I am aware of the eternal crack. We have several cars with external cracks and patches on the engine, transmission, bell housing, or rear end. Some are stitched, some welded, some have a sheet metal patch.  It is the internal cracks that cause heating and performance issues. I have seen engines patched while in the frame. So my post is to not spend money on this or that until you can verify the cylinder walls are sound. The external crack and or patch is causing none of your problems. Pull the heads. look at the cylinder walls. Pull the pan. Look at the bottom end, oil pump, etc. . So you spend a few hundred on gaskets.

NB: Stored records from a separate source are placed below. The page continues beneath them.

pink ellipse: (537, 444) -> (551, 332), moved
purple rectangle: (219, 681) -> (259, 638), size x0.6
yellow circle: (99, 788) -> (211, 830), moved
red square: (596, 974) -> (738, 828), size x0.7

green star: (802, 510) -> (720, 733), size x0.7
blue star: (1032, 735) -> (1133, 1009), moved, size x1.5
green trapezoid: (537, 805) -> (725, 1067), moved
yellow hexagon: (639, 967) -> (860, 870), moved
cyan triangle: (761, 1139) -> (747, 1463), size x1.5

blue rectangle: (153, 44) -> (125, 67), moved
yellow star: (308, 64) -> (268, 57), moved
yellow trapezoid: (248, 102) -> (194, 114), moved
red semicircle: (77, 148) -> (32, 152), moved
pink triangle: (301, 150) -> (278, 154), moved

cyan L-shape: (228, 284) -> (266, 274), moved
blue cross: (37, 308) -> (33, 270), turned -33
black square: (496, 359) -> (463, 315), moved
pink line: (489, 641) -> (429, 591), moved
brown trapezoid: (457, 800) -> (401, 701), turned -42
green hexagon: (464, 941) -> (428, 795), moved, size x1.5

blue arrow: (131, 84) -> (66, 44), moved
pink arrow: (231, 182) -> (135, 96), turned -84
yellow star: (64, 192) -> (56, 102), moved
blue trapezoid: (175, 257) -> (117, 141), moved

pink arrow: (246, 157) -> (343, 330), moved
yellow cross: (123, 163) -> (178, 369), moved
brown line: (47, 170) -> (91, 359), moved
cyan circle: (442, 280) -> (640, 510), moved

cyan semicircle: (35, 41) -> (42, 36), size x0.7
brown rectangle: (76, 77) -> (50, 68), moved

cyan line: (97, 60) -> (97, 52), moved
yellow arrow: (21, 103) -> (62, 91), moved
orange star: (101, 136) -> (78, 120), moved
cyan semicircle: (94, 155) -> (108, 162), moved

ON the other hand, the other explanation is that you have said nice things about the car with  n her hearing. Twice I have said, "This car has never run this well, and within 10 miles blew out the blocks. We NEVER complement our cars. At least when they are listening.

 

Not sure I'm into doing that much disassembly. As soon as we cross that particular barrier, we're not fixing a block, we're rebuilding an engine. The price for that job is several orders of magnitude larger. I see no evidence of coolant leakage into the crankcase and I seem to have cured the hot running by sufficiently cleaning out the cooling system (it may not have been running as hot as I thought given that I can now see coolant temperatures). I have read horror stories about eroded aluminum heads on these cars, and I'm debating whether to pull the heads and have a look, but I'm the guy you see on TV who refuses to go to the hospital because they might just find something wrong. At the moment, it seems the engine is healthy and just needs a crack or two fixed in the iron blocks. I'm going to hold on to that belief until reality smacks me in the face and forces me to believe otherwise. It would be nice to make sure everything is perfect, but I need to draw the line somewhere and that's probably at disassembling the engine beyond what can be easily bolted back together. If it breaks later, well, I guess I'll have to cross that bridge. Right now, all I want is to be able to put it back together and have it start when I push the button. That's not a lot to ask, is it?

 

Like you, I don't tend to complement cars, although I do like to instill a certain amount of fear in them. I sort-of think that twice spending a few weeks out in the parking lot last summer got the message through to this Lincoln that continued malfeasance will be met with continued disregard for its health and well-being. I don't need it to be my friend, but I do need it to be afraid of pissing me off. As I think I mentioned, one of my preferred options for what to do with the car if I can't fix it is letting people hit it with a sledgehammer for $1 a throw...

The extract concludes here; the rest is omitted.